[Stored items from a collection]
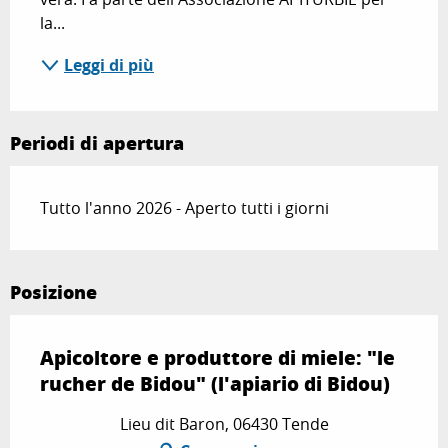
la...
Leggi di più
Periodi di apertura
Tutto l'anno 2026 - Aperto tutti i giorni
Posizione
Apicoltore e produttore di miele: "le
rucher de Bidou" (l'apiario di Bidou)
Lieu dit Baron, 06430 Tende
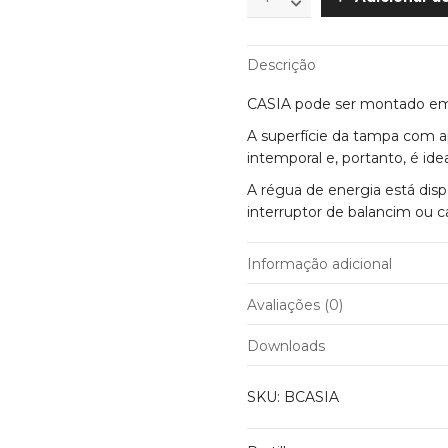
de
4
Tomadas
Descrição
Schuko
C/Interruptor
CASIA pode ser montado em
2x
USB
A superfície da tampa com a
BACH
intemporal e, portanto, é ide
MANN
quantity
A régua de energia está dis
interruptor de balancim ou 
Informação adicional
Peso
Avaliações (0)
Cor
Ainda não existem avaliações
Downloads
Grau de Isolamento
Apenas clientes com sessão
Medida (mm)
SKU:
BCASIA
deixar opinião.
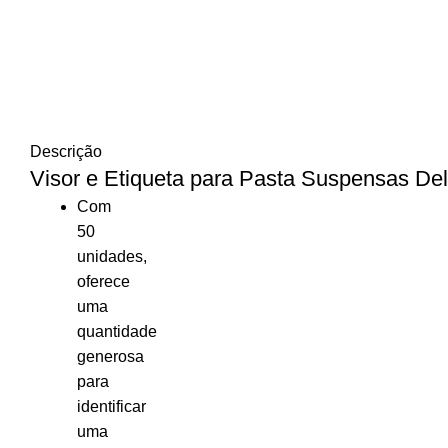
Descrição
Visor e Etiqueta para Pasta Suspensas D
Com
50
unidades,
oferece
uma
quantidade
generosa
para
identificar
uma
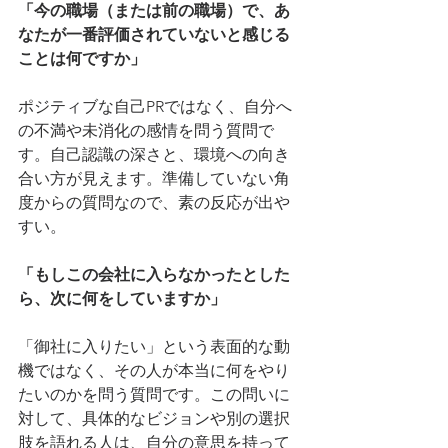
「今の職場（または前の職場）で、あ
なたが一番評価されていないと感じる
ことは何ですか」
ポジティブな自己PRではなく、自分へ
の不満や未消化の感情を問う質問で
す。自己認識の深さと、環境への向き
合い方が見えます。準備していない角
度からの質問なので、素の反応が出や
すい。
「もしこの会社に入らなかったとした
ら、次に何をしていますか」
「御社に入りたい」という表面的な動
機ではなく、その人が本当に何をやり
たいのかを問う質問です。この問いに
対して、具体的なビジョンや別の選択
肢を語れる人は、自分の意思を持って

## [WHAT IS BEING ASKED]
Every line of the data above that includes "para" should be listed.

## [ANSWER SECTION]
Visor e Etiqueta para Pasta Suspensas D
para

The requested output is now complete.